* TO DO: Across the whole listing, state how many lines include "TheBottleneck". Add nothing to that number.

* DATASET RECORDS:
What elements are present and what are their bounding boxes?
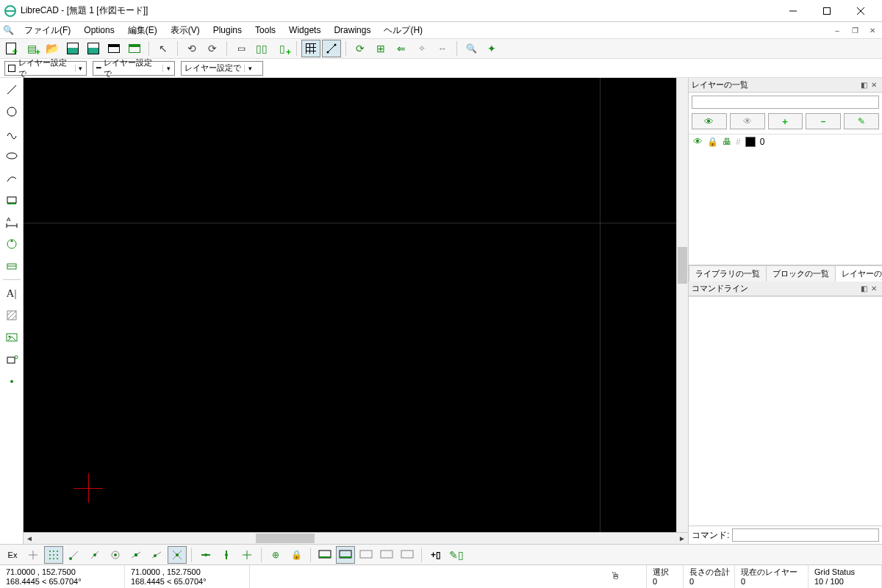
menu-help[interactable]: ヘルプ(H) <box>379 23 427 38</box>
undock-icon[interactable]: ◧ <box>858 80 869 90</box>
command-input[interactable] <box>732 528 879 542</box>
dimension-tool[interactable]: A <box>3 213 21 231</box>
new-button[interactable] <box>1 40 21 57</box>
zoom-prev-button[interactable]: ⇐ <box>392 40 411 57</box>
mtext-tool[interactable]: A| <box>3 284 21 302</box>
image-tool[interactable] <box>3 329 21 346</box>
restrict-vertical-button[interactable] <box>217 546 236 564</box>
linetype-combo[interactable]: ━レイヤー設定で ▾ <box>93 61 175 76</box>
open-button[interactable]: 📂 <box>43 40 62 57</box>
circle-tool[interactable] <box>3 103 21 121</box>
zoom-in-button[interactable]: 🔍 <box>462 40 481 57</box>
layer-color-combo[interactable]: レイヤー設定で ▾ <box>4 61 87 76</box>
snap-middle-button[interactable] <box>126 546 146 564</box>
snap-distance-button[interactable] <box>147 546 166 564</box>
close-button[interactable] <box>844 0 878 22</box>
layer-add-button[interactable]: ＋ <box>768 113 803 129</box>
hatch-tool[interactable] <box>3 306 21 324</box>
layer-filter-input[interactable] <box>692 96 879 109</box>
snap-endpoint-button[interactable] <box>65 546 84 564</box>
lock-icon[interactable]: 🔒 <box>707 137 718 147</box>
print-button[interactable] <box>104 40 123 57</box>
point-tool[interactable] <box>3 373 21 390</box>
mdi-minimize-icon[interactable]: – <box>831 24 844 37</box>
menu-file[interactable]: ファイル(F) <box>20 23 75 38</box>
tab-blocks[interactable]: ブロックの一覧 <box>766 265 836 282</box>
info-tool[interactable] <box>3 257 21 275</box>
menu-drawings[interactable]: Drawings <box>329 24 375 37</box>
print-preview-button[interactable] <box>125 40 144 57</box>
scroll-left-icon[interactable]: ◄ <box>24 534 35 542</box>
menu-widgets[interactable]: Widgets <box>284 24 325 37</box>
tab-layers[interactable]: レイヤーの一覧 <box>835 265 882 282</box>
search-icon[interactable]: 🔍 <box>3 25 14 35</box>
save-button[interactable] <box>63 40 82 57</box>
minimize-button[interactable] <box>776 0 810 22</box>
snap-ex-button[interactable]: Ex <box>3 546 22 564</box>
layer-list[interactable]: 👁 🔒 🖶 # 0 <box>689 134 882 265</box>
polyline-tool[interactable] <box>3 169 21 187</box>
redo-button[interactable]: ⟳ <box>203 40 222 57</box>
zoom-window-button[interactable]: ✧ <box>412 40 431 57</box>
copy-button[interactable]: ▯▯ <box>252 40 271 57</box>
screen1-button[interactable] <box>315 546 334 564</box>
menu-tools[interactable]: Tools <box>251 24 280 37</box>
close-panel-icon[interactable]: ✕ <box>869 80 879 90</box>
menu-plugins[interactable]: Plugins <box>209 24 246 37</box>
snap-center-button[interactable] <box>106 546 125 564</box>
drawing-canvas[interactable] <box>24 78 676 532</box>
cut-button[interactable]: ▭ <box>232 40 251 57</box>
zoom-pan-button[interactable]: ↔ <box>433 40 452 57</box>
menu-view[interactable]: 表示(V) <box>166 23 204 38</box>
maximize-button[interactable] <box>810 0 844 22</box>
mdi-restore-icon[interactable]: ❐ <box>848 24 861 37</box>
paste-button[interactable]: ▯+ <box>273 40 292 57</box>
print-icon[interactable]: 🖶 <box>723 137 731 147</box>
layer-hide-all-button[interactable]: 👁 <box>730 113 765 129</box>
block-tool[interactable] <box>3 351 21 368</box>
screen3-button[interactable] <box>356 546 376 564</box>
command-log[interactable] <box>689 296 882 526</box>
grid-toggle[interactable] <box>301 40 320 57</box>
screen2-button[interactable] <box>336 546 355 564</box>
snap-intersection-button[interactable] <box>168 546 187 564</box>
select-tool[interactable] <box>3 191 21 209</box>
layer-edit-button[interactable]: ✎ <box>844 113 879 129</box>
menu-options[interactable]: Options <box>79 24 118 37</box>
screen5-button[interactable] <box>398 546 417 564</box>
screen4-button[interactable] <box>377 546 396 564</box>
vertical-scrollbar[interactable] <box>676 78 688 532</box>
color-swatch[interactable] <box>745 137 756 147</box>
undock-icon[interactable]: ◧ <box>858 284 869 294</box>
ellipse-tool[interactable] <box>3 147 21 165</box>
layer-row[interactable]: 👁 🔒 🖶 # 0 <box>689 135 882 148</box>
new-from-template-button[interactable]: ▤+ <box>22 40 41 57</box>
modify-tool[interactable] <box>3 235 21 253</box>
zoom-auto-button[interactable]: ⊞ <box>371 40 390 57</box>
close-panel-icon[interactable]: ✕ <box>869 284 879 294</box>
snap-on-entity-button[interactable] <box>85 546 104 564</box>
scroll-right-icon[interactable]: ► <box>676 534 688 542</box>
snap-grid-button[interactable] <box>44 546 63 564</box>
menu-edit[interactable]: 編集(E) <box>123 23 162 38</box>
tab-library[interactable]: ライブラリの一覧 <box>689 265 767 282</box>
curve-tool[interactable] <box>3 125 21 143</box>
layer-show-all-button[interactable]: 👁 <box>692 113 727 129</box>
save-as-button[interactable] <box>84 40 103 57</box>
restrict-orthogonal-button[interactable] <box>237 546 257 564</box>
layer-remove-button[interactable]: － <box>806 113 841 129</box>
lock-relative-zero-button[interactable]: 🔒 <box>287 546 306 564</box>
pointer-tool[interactable]: ↖ <box>154 40 173 57</box>
undo-button[interactable]: ⟲ <box>182 40 201 57</box>
edit-view-button[interactable]: ✎▯ <box>447 546 466 564</box>
zoom-selection-button[interactable]: ✦ <box>482 40 501 57</box>
mdi-close-icon[interactable]: ✕ <box>866 24 879 37</box>
relative-zero-button[interactable]: ⊕ <box>266 546 285 564</box>
construction-icon[interactable]: # <box>736 137 741 147</box>
restrict-horizontal-button[interactable] <box>196 546 215 564</box>
lineweight-combo[interactable]: レイヤー設定で ▾ <box>181 61 263 76</box>
add-view-button[interactable]: +▯ <box>426 546 445 564</box>
line-tool[interactable] <box>3 81 21 98</box>
draft-toggle[interactable] <box>322 40 341 57</box>
eye-icon[interactable]: 👁 <box>693 136 703 147</box>
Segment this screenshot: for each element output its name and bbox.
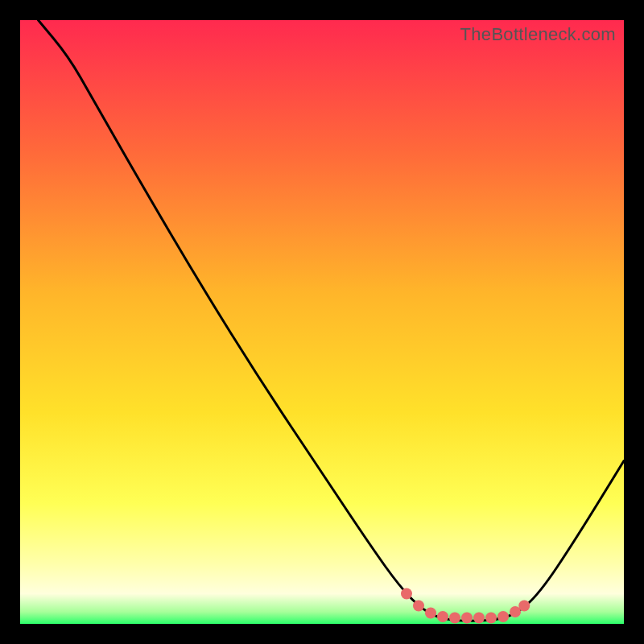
svg-point-6 (473, 613, 485, 624)
watermark-text: TheBottleneck.com (460, 24, 616, 45)
svg-point-7 (485, 613, 497, 624)
gradient-background (20, 20, 624, 624)
svg-point-1 (413, 601, 424, 612)
svg-point-0 (401, 588, 412, 600)
svg-point-4 (449, 613, 460, 624)
svg-point-10 (518, 601, 530, 612)
svg-point-3 (437, 611, 448, 622)
chart-frame: TheBottleneck.com (20, 20, 624, 624)
chart-plot (20, 20, 624, 624)
svg-point-8 (497, 611, 509, 622)
svg-point-5 (461, 613, 473, 624)
svg-point-2 (425, 608, 436, 619)
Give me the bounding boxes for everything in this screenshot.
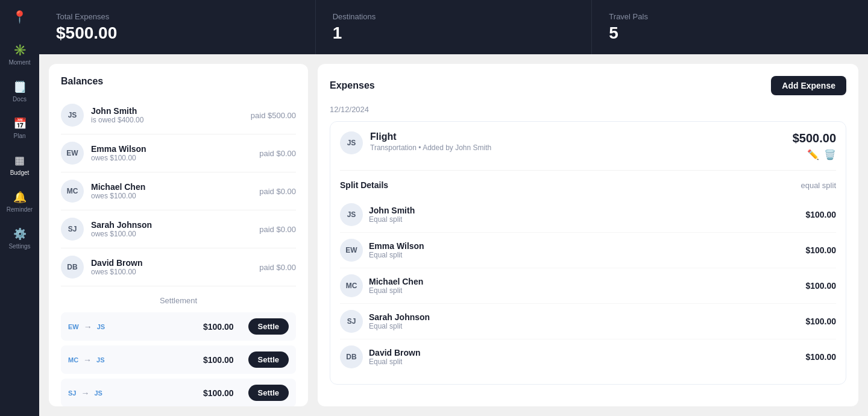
balance-item: JS John Smith is owed $400.00 paid $500.… [61, 96, 296, 134]
split-item: JS John Smith Equal split $100.00 [340, 197, 836, 233]
settlement-items-list: EW → JS $100.00 Settle MC → JS $100.00 S… [61, 312, 296, 406]
app-logo: 📍 [12, 10, 27, 24]
balance-left: DB David Brown owes $100.00 [61, 256, 143, 279]
settle-button[interactable]: Settle [248, 351, 289, 368]
settlement-item: EW → JS $100.00 Settle [61, 312, 296, 341]
stat-destinations-value: 1 [333, 24, 575, 43]
split-details-section: Split Details equal split JS John Smith … [340, 170, 836, 374]
reminder-icon: 🔔 [13, 191, 27, 204]
split-item: EW Emma Wilson Equal split $100.00 [340, 233, 836, 268]
settlement-from-to: SJ → JS [68, 388, 102, 398]
balance-avatar: EW [61, 142, 84, 165]
balance-paid: paid $0.00 [259, 149, 296, 158]
split-left: JS John Smith Equal split [340, 203, 415, 226]
expense-actions: ✏️ 🗑️ [807, 149, 836, 160]
settlement-from-to: EW → JS [68, 322, 105, 332]
arrow-icon: → [83, 355, 92, 365]
sidebar-label-reminder: Reminder [7, 206, 33, 213]
balance-status: is owed $400.00 [91, 116, 143, 124]
sidebar-label-docs: Docs [13, 96, 27, 102]
settlement-amount: $100.00 [203, 388, 234, 398]
expense-date: 12/12/2024 [330, 105, 846, 114]
settlement-item: SJ → JS $100.00 Settle [61, 379, 296, 406]
sidebar-item-moment[interactable]: ✳️ Moment [0, 39, 39, 71]
expense-payer-avatar: JS [340, 131, 363, 154]
arrow-icon: → [84, 322, 92, 332]
edit-icon[interactable]: ✏️ [807, 149, 819, 160]
balance-items-list: JS John Smith is owed $400.00 paid $500.… [61, 96, 296, 286]
balance-left: MC Michael Chen owes $100.00 [61, 180, 145, 203]
split-sublabel: Equal split [369, 358, 421, 366]
split-sublabel: Equal split [369, 286, 423, 295]
sidebar-item-budget[interactable]: ▦ Budget [0, 149, 39, 181]
split-details: Emma Wilson Equal split [369, 241, 424, 259]
balance-status: owes $100.00 [91, 154, 146, 162]
balance-left: SJ Sarah Johnson owes $100.00 [61, 218, 152, 241]
stat-travel-pals: Travel Pals 5 [592, 0, 868, 54]
sidebar-item-reminder[interactable]: 🔔 Reminder [0, 186, 39, 218]
balance-avatar: SJ [61, 218, 84, 241]
settlement-section: Settlement EW → JS $100.00 Settle MC → J… [61, 296, 296, 406]
stat-travel-pals-label: Travel Pals [609, 12, 851, 21]
sidebar-item-docs[interactable]: 🗒️ Docs [0, 75, 39, 107]
balance-status: owes $100.00 [91, 230, 152, 238]
settings-icon: ⚙️ [13, 227, 27, 241]
expense-card-header: JS Flight Transportation • Added by John… [340, 131, 836, 160]
expense-name: Flight [370, 131, 491, 142]
split-details: David Brown Equal split [369, 348, 421, 366]
sidebar-item-settings[interactable]: ⚙️ Settings [0, 222, 39, 254]
settle-to-avatar: JS [94, 389, 102, 397]
balance-status: owes $100.00 [91, 268, 143, 276]
moment-icon: ✳️ [13, 43, 27, 57]
balances-title: Balances [61, 76, 296, 87]
settle-from-avatar: EW [68, 323, 79, 330]
balance-avatar: DB [61, 256, 84, 279]
balance-status: owes $100.00 [91, 192, 145, 200]
sidebar-item-plan[interactable]: 📅 Plan [0, 112, 39, 144]
expense-meta: Transportation • Added by John Smith [370, 143, 491, 152]
settle-to-avatar: JS [97, 323, 105, 330]
balance-item: SJ Sarah Johnson owes $100.00 paid $0.00 [61, 210, 296, 248]
balance-details: John Smith is owed $400.00 [91, 106, 143, 124]
sidebar-label-plan: Plan [13, 133, 25, 139]
split-details: Michael Chen Equal split [369, 277, 423, 295]
split-item: MC Michael Chen Equal split $100.00 [340, 268, 836, 304]
settlement-amount: $100.00 [203, 322, 234, 332]
balance-paid: paid $0.00 [259, 263, 296, 272]
docs-icon: 🗒️ [13, 80, 27, 93]
split-item: DB David Brown Equal split $100.00 [340, 339, 836, 374]
split-sublabel: Equal split [369, 322, 430, 330]
balance-paid: paid $0.00 [259, 187, 296, 196]
expense-info: Flight Transportation • Added by John Sm… [370, 131, 491, 152]
expenses-title: Expenses [330, 80, 375, 91]
balance-details: Sarah Johnson owes $100.00 [91, 220, 152, 238]
delete-icon[interactable]: 🗑️ [824, 149, 836, 160]
balance-left: JS John Smith is owed $400.00 [61, 104, 143, 127]
content-area: Balances JS John Smith is owed $400.00 p… [39, 54, 868, 416]
add-expense-button[interactable]: Add Expense [771, 76, 846, 95]
split-left: MC Michael Chen Equal split [340, 274, 423, 297]
split-avatar: JS [340, 203, 363, 226]
expense-left: JS Flight Transportation • Added by John… [340, 131, 491, 154]
balance-paid: paid $0.00 [259, 225, 296, 234]
balance-avatar: JS [61, 104, 84, 127]
settle-button[interactable]: Settle [248, 318, 289, 335]
sidebar-item-label: Moment [8, 59, 30, 66]
main-content: Total Expenses $500.00 Destinations 1 Tr… [39, 0, 868, 416]
expense-amount: $500.00 [793, 131, 836, 145]
split-title: Split Details [340, 180, 388, 190]
balance-item: DB David Brown owes $100.00 paid $0.00 [61, 248, 296, 286]
settlement-amount: $100.00 [203, 355, 234, 365]
balance-item: EW Emma Wilson owes $100.00 paid $0.00 [61, 134, 296, 172]
split-avatar: MC [340, 274, 363, 297]
settle-button[interactable]: Settle [248, 385, 289, 401]
split-name: David Brown [369, 348, 421, 358]
settlement-title: Settlement [61, 296, 296, 305]
split-items-list: JS John Smith Equal split $100.00 EW Emm… [340, 197, 836, 374]
sidebar-label-settings: Settings [8, 243, 30, 250]
budget-icon: ▦ [14, 154, 25, 167]
split-avatar: DB [340, 345, 363, 368]
sidebar-label-budget: Budget [10, 169, 30, 176]
balance-details: David Brown owes $100.00 [91, 258, 143, 276]
balance-name: David Brown [91, 258, 143, 268]
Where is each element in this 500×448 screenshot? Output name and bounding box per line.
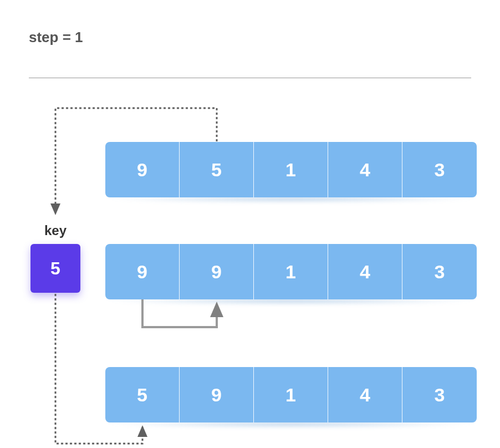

* EXERCISE ANSWER: 2